Output the data verbatim, minus the images.

[Opening EXTRACTED RECORDS section]

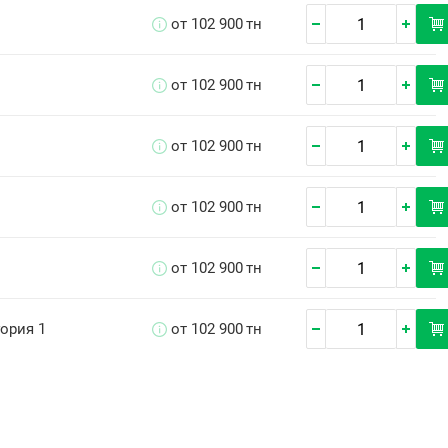
от 102 900
тн
от 102 900
тн
от 102 900
тн
от 102 900
тн
от 102 900
тн
гория 1
от 102 900
тн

[Closing EXTRACTED RECORDS section]

(RESULT OF THIS EXERCISE):
от 102 900
тн
от 102 900
тн
от 102 900
тн
от 102 900
тн
от 102 900
тн
гория 1
от 102 900
тн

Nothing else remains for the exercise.